Natural Environments Tasks and Intelligence
Multisensory integration for action in natural and virtual environments
Heinrich H. Bülthoff
Many experiments which study the mechanisms by which different senses interact in humans focus on perception. In most natural tasks, however, sensory signals are not ultimately used for perception, but rather for action. The effects of the action are sensed again by the sensory system, so that perception and action are complementary parts of a dynamic control system. In our cybernetics research group at the Max Planck Institute in Tuebingen, we use psychophysical, physiological, modeling and simulation techniques to study how cues from different sensory modalities are integrated by the brain to perceive and act in the real world. In psychophysical studies, we could show that humans integrate multimodal sensory information often but not always in a statistically optimal way, such that cues are weighted according to their reliability. In this talk I will also present our latest simulator technology using an omni-directional treadmill and a new type of flight simulator based on an anthropomorphic robot arm.
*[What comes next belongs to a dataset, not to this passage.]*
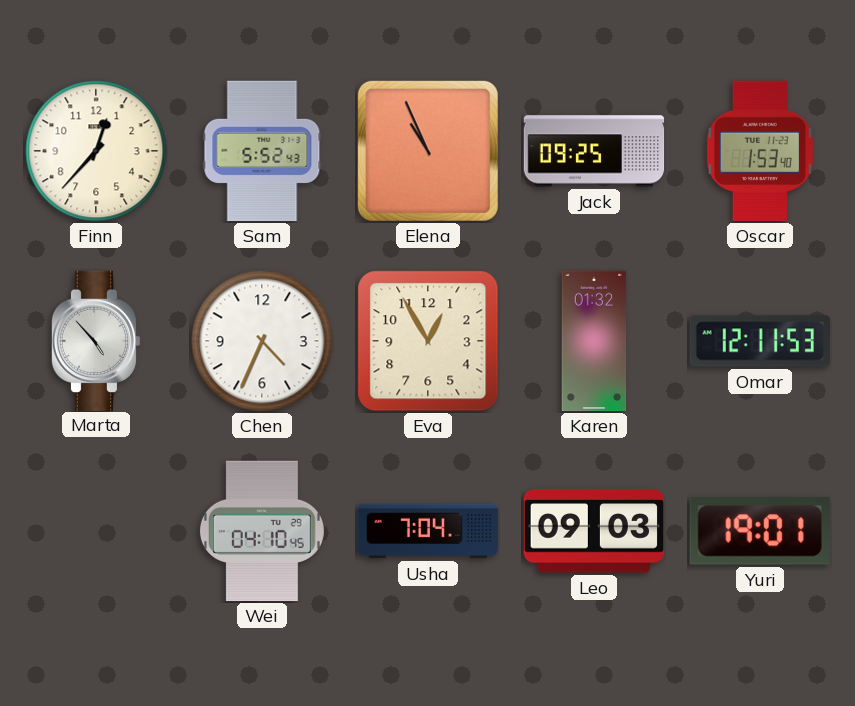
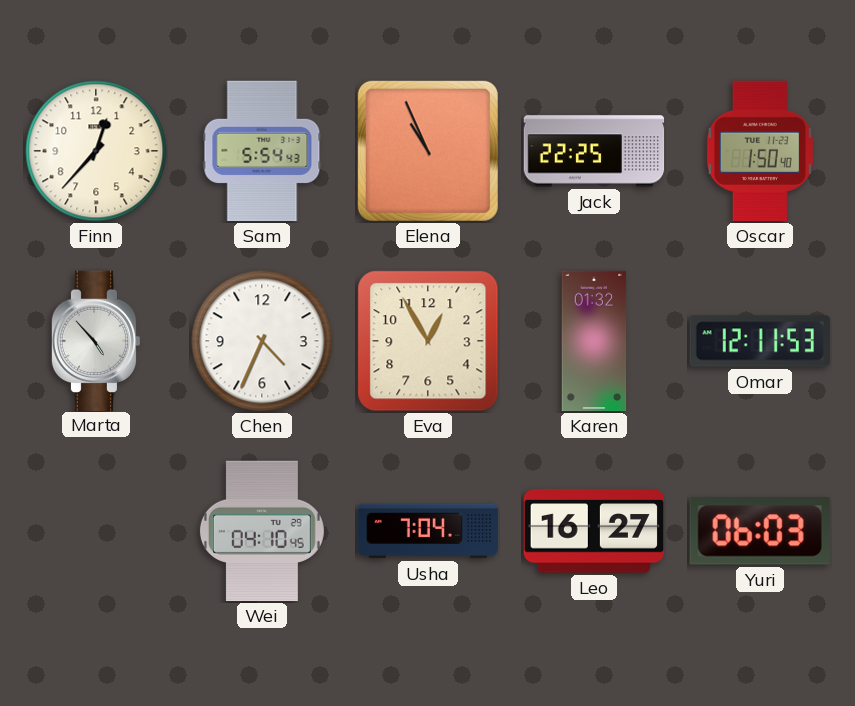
Sam: 5:52 -> 5:54
Jack: 09:25 -> 22:25
Oscar: 1:53 -> 1:50
Leo: 09:03 -> 16:27
Yuri: 19:01 -> 06:03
Disparity statistics in natural scenes
Binocular disparity is the input to stereopsis, which is a very strong depth cue in humans. However, the distribution of binocular disparities in natural environments has not been quantitatively measured. In this study, we converted distances from accurate range maps of forest scenes and indoor scenes into the disparities that an observer would encounter, given an eye model and fixation distances (which we measured for the forest environment, and simulated for the indoor environment). We found that the distributions of natural disparities in these two kinds of scenes are centered at zero, have high peaks, and span about 5 degrees, which closely matches the macaque MT cells' disparity tuning range. These ranges are fully within the operational range of human stereopsis determined psychophysically. Suprathreshold disparities (>10 arcsec) are common rather than exceptional. There is a prevailing notion that stereopsis only operates within a few meters, but our finding suggests that we should rethink the role of stereopsis at far viewing distances because of the abundance of suprathreshold disparities.
Scene statistics and prior expectations in depth perception
Depth cues have been classified as ordinal, relative, and absolute depending on their underlying geometry. In this classification, occlusion is an ordinal cue because it specifies whether one surface is nearer or farther than another. Similarly, binocular disparity (horizontal disparity in particular) is a relative cue because it specifies the relative distance from one surface to another. An alternative is to consider the statistical relationship between cue values and the distribution of depths in the natural environment. Perhaps the visual system has incorporated those statistics, along with prior expectations, to determine most likely depths. I will present work on the combination of two depth cues--shape of an occluding contour and binocular disparity--and will describe the statistically optimal way of combining those cues. Experimental results show that human viewers behave in a fashion rather similar to this optimal combination. I will discuss extensions of this approach to other depth cues and a more general framework for describing human depth perception.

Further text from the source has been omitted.